Her message about our impact on the world and the difference we can make got me thinking about our region, the year ahead and how we can make a difference in the natural world.
I am not one for New Year’s resolutions, but I like to start the year with lists of activities and adventures I hope to accomplish in the months ahead. With that in mind, allow me to suggest a 2019 list of activities for you to consider. They just might help you find a rewarding and fun way to make a difference in our world — right here in The Last Green Valley National Heritage Corridor. Today I’ll start with the winter season, and next week’s column will share ideas for spring, followed by summer and autumn.
Winter is when the first harbinger of spring arrives, delivered by the U.S. Post Office in the form of seed catalogs. Dreams of warm earth, and green spouts has me planning my vegetable garden and warm season outdoor activities. Those seed catalogs offer us an opportunity to consider planting a pollinator garden. Pollinators are critical to the ecosystem.
If keeping our region green and protecting wildlife are important to you, then you’re in luck. Land trusts are critically important to our region and hold thousands of acres in the region that are preserved from development in perpetuity. They are volunteer-led, nonprofit organizations that depend on volunteers (perhaps someone like you) to join and assist with outdoor activities maintaining the properties. These land trust sites provide outdoor programs and recreational opportunities while also conserving pristine, and in some locations rare, native woodlands, grasslands, and aquatic habitats.
If you are not already familiar with a land trust in your area you can always search online with the words “land trust” and the name of your town or check out the Connecticut Land Conservation Council website with a list of land trusts in the state at ctconservation.org/findalandtrust.
Along with land trusts, other organizations such as the Audubon Society have exceptional preserve locations, a calendar of numerous outdoor programs on birds and wildlife, as well opportunities to volunteer in citizen science research and land stewardship work with trained naturalists and ornithologists.

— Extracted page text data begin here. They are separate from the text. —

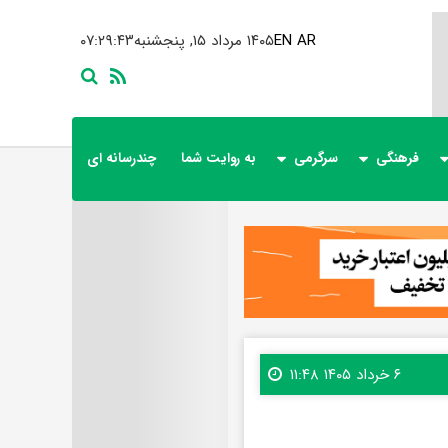
AR
EN
۱۴۰۵ مرداد ۱۵, پنجشنبه
۰۷:۲۹:۴۵
فرهنگی
سرگرمی
به روایت شما
چندرسانه ای
۶ خرداد ۱۴۰۵ ۱۱:۴۸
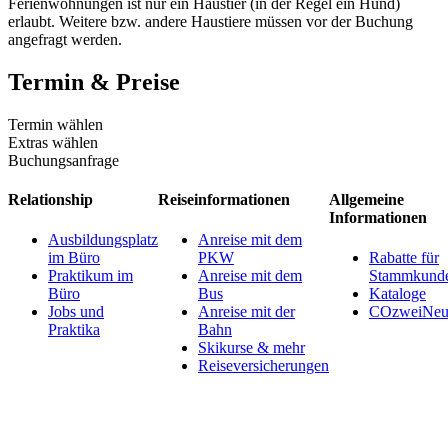
Ferienwohnungen ist nur ein Haustier (in der Regel ein Hund)
erlaubt. Weitere bzw. andere Haustiere müssen vor der Buchung
angefragt werden.
Termin & Preise
Termin wählen
Extras wählen
Buchungsanfrage
Relationship
Reiseinformationen
Allgemeine
Informationen
Ausbildungsplatz
Anreise mit dem
im Büro
PKW
Rabatte für
Praktikum im
Anreise mit dem
Stammkund
Büro
Bus
Kataloge
Jobs und
Anreise mit der
COzweiNeut
Praktika
Bahn
Skikurse & mehr
Reiseversicherungen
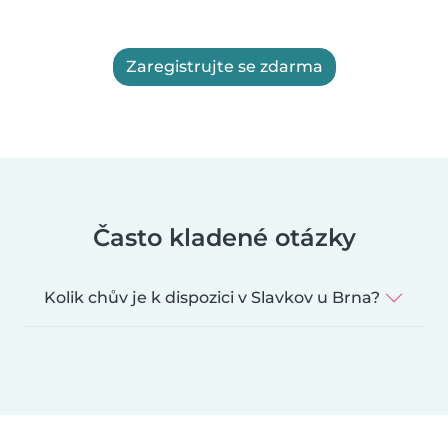
Zaregistrujte se zdarma
Často kladené otázky
Kolik chův je k dispozici v Slavkov u Brna?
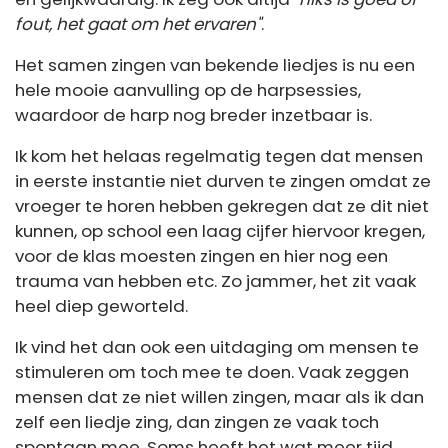
fout, het gaat om het ervaren"
.
Het samen zingen van bekende liedjes is nu een
hele mooie aanvulling op de harpsessies,
waardoor de harp nog breder inzetbaar is.
Ik kom het helaas regelmatig tegen dat mensen
in eerste instantie niet durven te zingen omdat ze
vroeger te horen hebben gekregen dat ze dit niet
kunnen, op school een laag cijfer hiervoor kregen,
voor de klas moesten zingen en hier nog een
trauma van hebben etc. Zo jammer, het zit vaak
heel diep geworteld.
Ik vind het dan ook een uitdaging om mensen te
stimuleren om toch mee te doen. Vaak zeggen
mensen dat ze niet willen zingen, maar als ik dan
zelf een liedje zing, dan zingen ze vaak toch
spontaan mee. Soms heeft het wat meer tijd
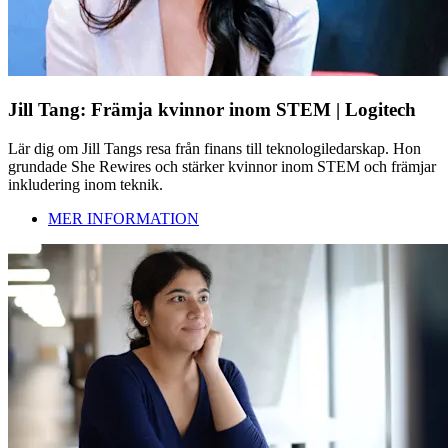
Jill Tang: Främja kvinnor inom STEM | Logitech
Lär dig om Jill Tangs resa från finans till teknologiledarskap. Hon
grundade She Rewires och stärker kvinnor inom STEM och främjar
inkludering inom teknik.
MER INFORMATION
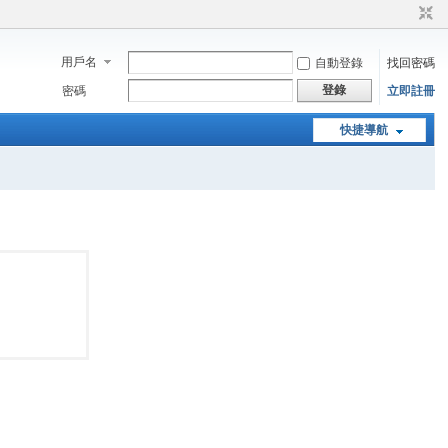
用戶名
自動登錄
找回密碼
登錄
密碼
立即註冊
快捷導航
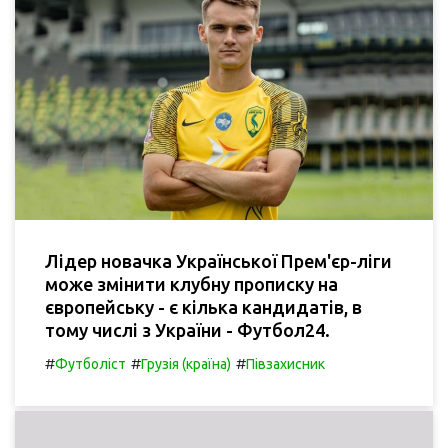
Лідер новачка Української Прем'єр-ліги
може змінити клубну прописку на
європейську - є кілька кандидатів, в
тому числі з України - Футбол24.
#
#
#
Футболіст
Грузія (країна)
Півзахисник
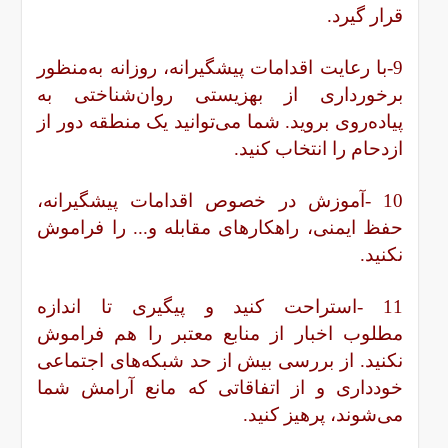
قرار گیرد.
9-با رعایت اقدامات پیشگیرانه، روزانه به‌منظور
برخورداری از بهزیستی روان‌شناختی به
پیاده‌روی بروید. شما می‌توانید یک منطقه دور از
ازدحام را انتخاب کنید.
10 -آموزش در خصوص اقدامات پیشگیرانه،
حفظ ایمنی، راهکارهای مقابله و... را فراموش
نکنید.
11 -استراحت کنید و پیگیری تا اندازه
مطلوب
اخبار
از منابع معتبر را هم فراموش
نکنید. از بررسی بیش از حد شبکه‌های اجتماعی
خودداری و از اتفاقاتی که مانع آرامش شما
می‌شوند، پرهیز کنید.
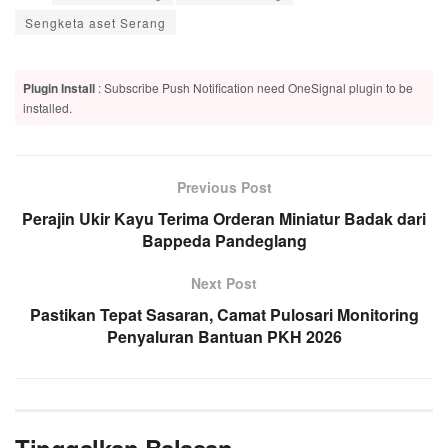
Sengketa aset Serang
Plugin Install
: Subscribe Push Notification need OneSignal plugin to be
installed.
Previous Post
Perajin Ukir Kayu Terima Orderan Miniatur Badak dari
Bappeda Pandeglang
Next Post
Pastikan Tepat Sasaran, Camat Pulosari Monitoring
Penyaluran Bantuan PKH 2026
Tinggalkan Balasan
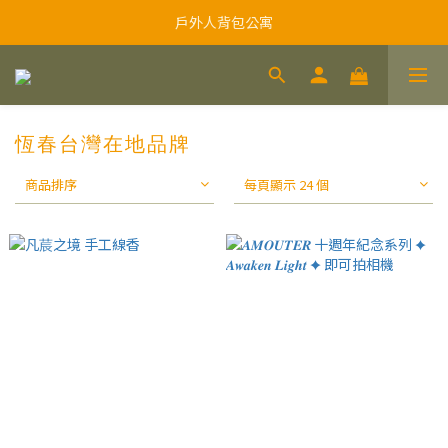
戶外人背包公寓
恆春台灣在地品牌
商品排序
每頁顯示 24 個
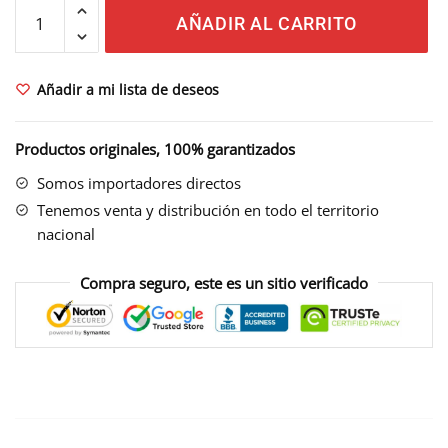
CREATINE
AÑADIR AL CARRITO
300
GR
cantidad
Añadir a mi lista de deseos
Productos originales, 100% garantizados
Somos importadores directos
Tenemos venta y distribución en todo el territorio
nacional
Compra seguro, este es un sitio verificado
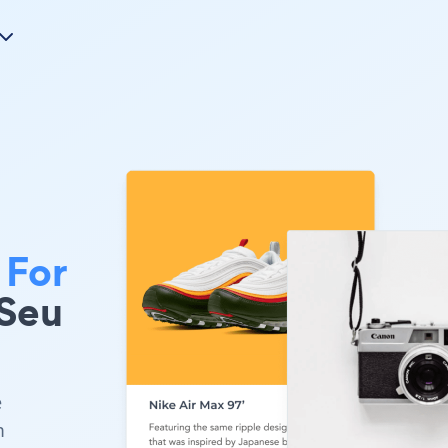
 For
 Seu
e
m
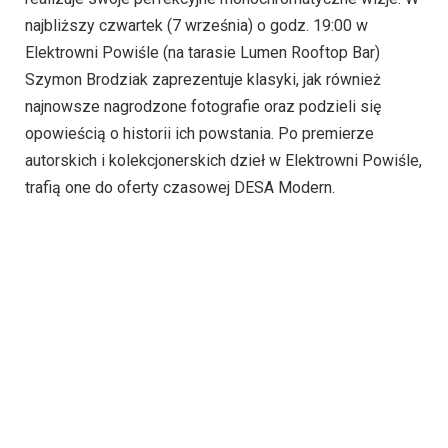
najbliższy czwartek (7 września) o godz. 19:00 w
Elektrowni Powiśle (na tarasie Lumen Rooftop Bar)
Szymon Brodziak zaprezentuje klasyki, jak również
najnowsze nagrodzone fotografie oraz podzieli się
opowieścią o historii ich powstania. Po premierze
autorskich i kolekcjonerskich dzieł w Elektrowni Powiśle,
trafią one do oferty czasowej DESA Modern.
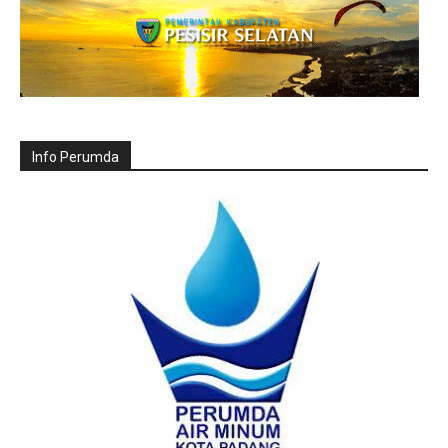
Info Perumda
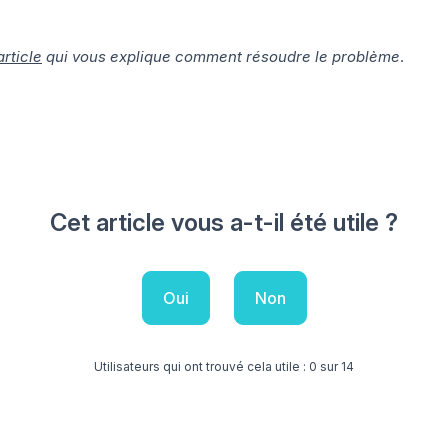
article
qui vous explique comment résoudre le problème
.
Cet article vous a-t-il été utile ?
Oui
Non
Utilisateurs qui ont trouvé cela utile : 0 sur 14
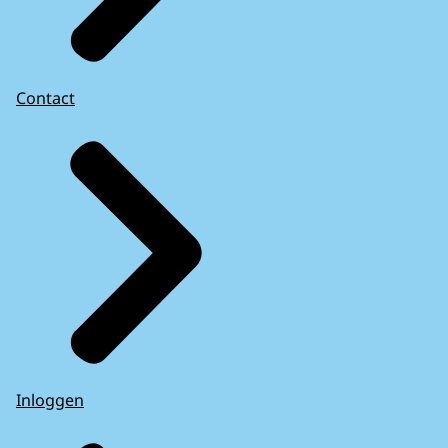
Contact
Inloggen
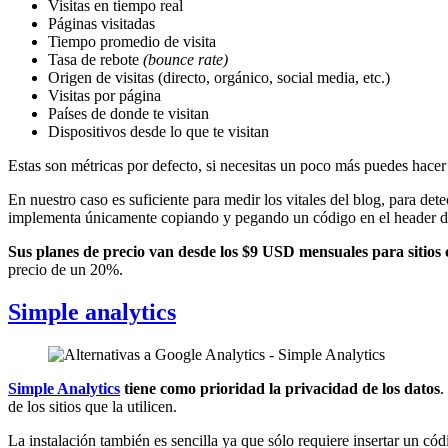
Visitas en tiempo real
Páginas visitadas
Tiempo promedio de visita
Tasa de rebote
(bounce rate)
Origen de visitas (directo, orgánico, social media, etc.)
Visitas por página
Países de donde te visitan
Dispositivos desde lo que te visitan
Estas son métricas por defecto, si necesitas un poco más puedes hace
En nuestro caso es suficiente para medir los vitales del blog, para d
implementa únicamente copiando y pegando un código en el header de 
Sus planes de precio van desde los $9 USD mensuales para sitios 
precio de un 20%.
Simple analytics
Simple Analytics
tiene como prioridad la privacidad de los datos
.
de los sitios que la utilicen.
La instalación también es sencilla ya que sólo requiere insertar un c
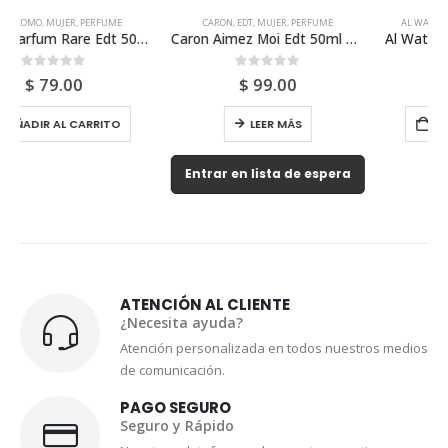
CARON
,
EDT
,
MUJER
,
PERFUME
AL WATANIAH
,
EDP
,
MUJER
,
PERFUME
Caron Aimez Moi Edt 50ml Para Mujer
Al Wataniah Sabah Al Ward Edp 100ml Para Mujer
0
out of 5
0
out of 5
$
99.00
$
64.00
LEER MÁS
AÑADIR AL CARRITO
Entrar en lista de espera
ATENCIÓN AL CLIENTE
¿Necesita ayuda?
Atención personalizada en todos nuestros medios
de comunicación.
PAGO SEGURO
Seguro y Rápido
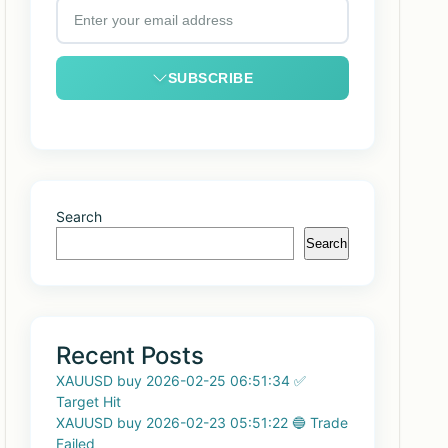
SUBSCRIBE
Search
Search
Recent Posts
XAUUSD buy 2026-02-25 06:51:34 ✅
Target Hit
XAUUSD buy 2026-02-23 05:51:22 🔵 Trade
Failed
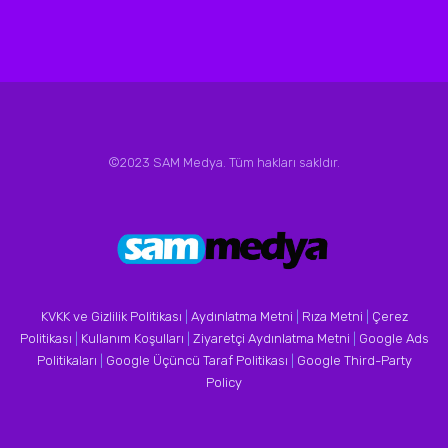
©2023 SAM Medya. Tüm hakları sakldır.
KVKK ve Gizlilik Politikası
|
Aydınlatma Metni
|
Rıza Metni
|
Çerez
Politikası
|
Kullanım Koşulları
|
Ziyaretçi Aydınlatma Metni
|
Google Ads
Politikaları
|
Google Üçüncü Taraf Politikası
|
Google Third-Party
Policy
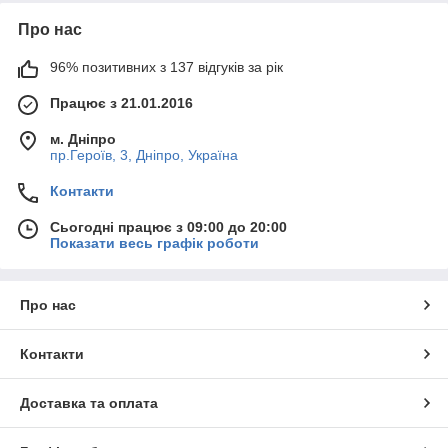
Про нас
96% позитивних з 137 відгуків за рік
Працює з 21.01.2016
м. Дніпро
пр.Героїв, 3, Дніпро, Україна
Контакти
Сьогодні працює з 09:00 до 20:00
Показати весь графік роботи
Про нас
Контакти
Доставка та оплата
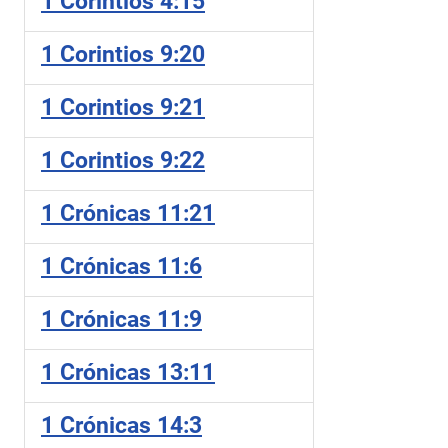
1 Corintios 4:15
1 Corintios 9:20
1 Corintios 9:21
1 Corintios 9:22
1 Crónicas 11:21
1 Crónicas 11:6
1 Crónicas 11:9
1 Crónicas 13:11
1 Crónicas 14:3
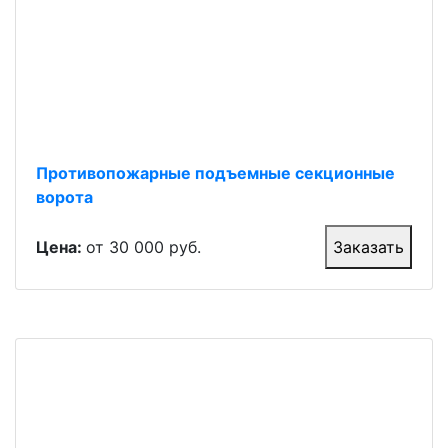
Противопожарные подъемные секционные
ворота
Цена:
от 30 000 руб.
Заказать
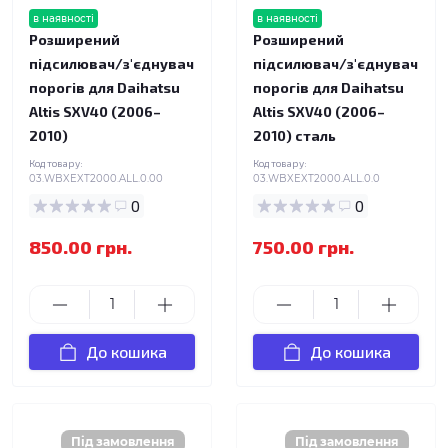
в наявності
в наявності
Розширений
Розширений
підсилювач/з'єднувач
підсилювач/з'єднувач
порогів для Daihatsu
порогів для Daihatsu
Altis SXV40 (2006–
Altis SXV40 (2006–
2010)
2010) сталь
Код товару:
Код товару:
03.WBXEXT2000.ALL.0.00
03.WBXEXT2000.ALL.0.0
0
0
850.00 грн.
750.00 грн.
До кошика
До кошика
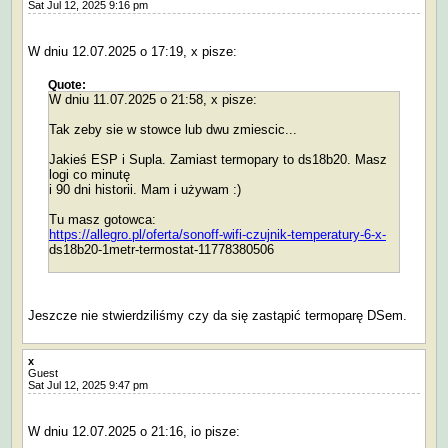
Sat Jul 12, 2025 9:16 pm
W dniu 12.07.2025 o 17:19, x pisze:
Quote:
W dniu 11.07.2025 o 21:58, x pisze:
Tak zeby sie w stowce lub dwu zmiescic...
Jakieś ESP i Supla. Zamiast termopary to ds18b20. Masz
logi co minutę
i 90 dni historii. Mam i używam :)
Tu masz gotowca:
https://allegro.pl/oferta/sonoff-wifi-czujnik-temperatury-6-x-
ds18b20-1metr-termostat-11778380506
Jeszcze nie stwierdziliśmy czy da się zastąpić termoparę DSem.
x
Guest
Sat Jul 12, 2025 9:47 pm
W dniu 12.07.2025 o 21:16, io pisze:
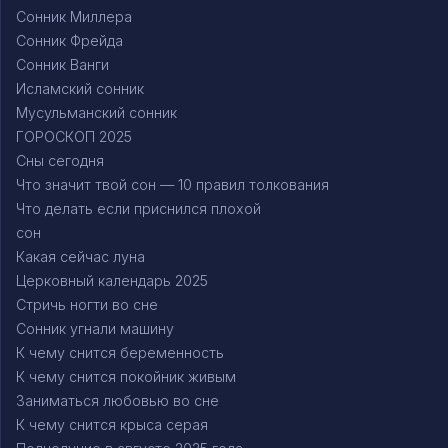
Сонник Миллера
Сонник Фрейда
Сонник Ванги
Исламский сонник
Мусульманский сонник
ГОРОСКОП 2025
Сны сегодня
Что значит твой сон — 10 правил толкования
Что делать если приснился плохой
сон
Какая сейчас луна
Церковный календарь 2025
Стричь ногти во сне
Сонник угнали машину
К чему снится беременность
К чему снится покойник живым
Заниматься любовью во сне
К чему снится крыса серая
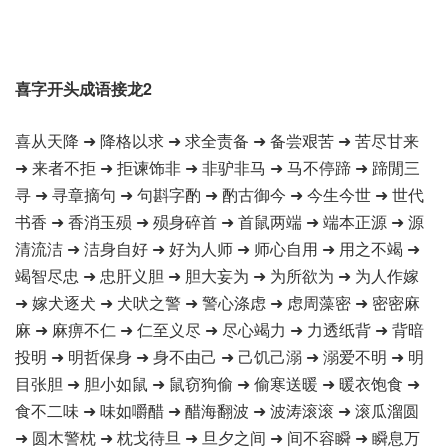
喜字开头成语接龙2
喜从天降 ➜ 降格以求 ➜ 求全责备 ➜ 备尝艰苦 ➜ 苦尽甘来
➜ 来者不拒 ➜ 拒谏饰非 ➜ 非驴非马 ➜ 马不停蹄 ➜ 蹄閒三
寻 ➜ 寻章摘句 ➜ 句斟字酌 ➜ 酌古御今 ➜ 今生今世 ➜ 世代
书香 ➜ 香消玉殒 ➜ 殒身碎首 ➜ 首鼠两端 ➜ 端本正源 ➜ 源
清流洁 ➜ 洁身自好 ➜ 好为人师 ➜ 师心自用 ➜ 用之不竭 ➜
竭智尽忠 ➜ 忠肝义胆 ➜ 胆大妄为 ➜ 为所欲为 ➜ 为人作嫁
➜ 嫁犬逐犬 ➜ 犬吠之警 ➜ 警心涤虑 ➜ 虑周藻密 ➜ 密密麻
麻 ➜ 麻痹不仁 ➜ 仁至义尽 ➜ 尽心竭力 ➜ 力透纸背 ➜ 背暗
投明 ➜ 明哲保身 ➜ 身不由己 ➜ 己饥己溺 ➜ 溺爱不明 ➜ 明
目张胆 ➜ 胆小如鼠 ➜ 鼠窃狗偷 ➜ 偷寒送暖 ➜ 暖衣饱食 ➜
食不二味 ➜ 味如嚼醋 ➜ 醋海翻波 ➜ 波涛滚滚 ➜ 滚瓜溜圆
➜ 圆木警枕 ➜ 枕戈待旦 ➜ 旦夕之间 ➜ 间不容瞬 ➜ 瞬息万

One of my go-to locations to get outdoors or attend an informative program on the natural world is Goodwin Forest and Conservation Center. Located in Hampton, Goodwin is managed by a partnership between the Connecticut Department of Energy and Environmental Protection and the Connecticut Forest and Park Association. CFPA educators and naturalists provide programs on thousands of acres of Goodwin State Forest, which is managed by DEEP foresters. There is a very active group, the Friends of Goodwin, with a membership program offered by CFPA, trails and grounds maintenance and a regular schedule of outdoor programs. Check them out at friendsofgoodwinforest.org.
This winter I hope you discover an organization and location where you can make a difference in preserving and protecting the natural resources that make our region a wonderful place to live and work. I guarantee you’ll get outdoors, you’ll meet some interesting people and you’ll learn something new.
This winter if you’re looking for an easy way to make a difference from the comfort of your home then put out a bird feeder. Spring nesting season is when we tend to notice birds, but it is the frozen season when natural food sources are scarce and native birds need us most. Winter is bird feeder season. Don’t forget to keep the seed and suet stocked until the warm weather returns.
In next week’s column I’ll share the many springtime opportunities where you can make a difference in nature. We’ll examine the many community events and activities, including Earth Day, town-wide cleanups, water quality monitoring and TLGV’s Spring Outdoors with three months of walks and experiences.
The Last Green Valley National Heritage Corridor is still 77 percent undeveloped land of fields and forests. I hope you’ll join me and others as we roll up our sleeves, volunteer, and get to work caring for, enjoying, and passing on this beautiful place we call home.